**Stored entries**
• • • •

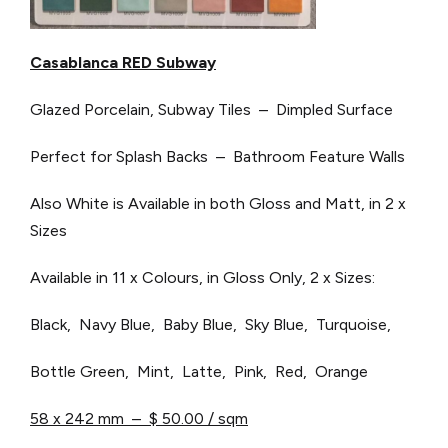
Casablanca RED Subway
Glazed Porcelain, Subway Tiles – Dimpled Surface
Perfect for Splash Backs – Bathroom Feature Walls
Also White is Available in both Gloss and Matt, in 2 x
Sizes
Available in 11 x Colours, in Gloss Only, 2 x Sizes:
Black, Navy Blue, Baby Blue, Sky Blue, Turquoise,
Bottle Green, Mint, Latte, Pink, Red, Orange
58 x 242 mm – $ 50.00 / sqm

• • • •

**Try it**
Look through the records and gather each line with the word "Subway".

**Answer section**
Casablanca RED Subway
Glazed Porcelain, Subway Tiles – Dimpled Surface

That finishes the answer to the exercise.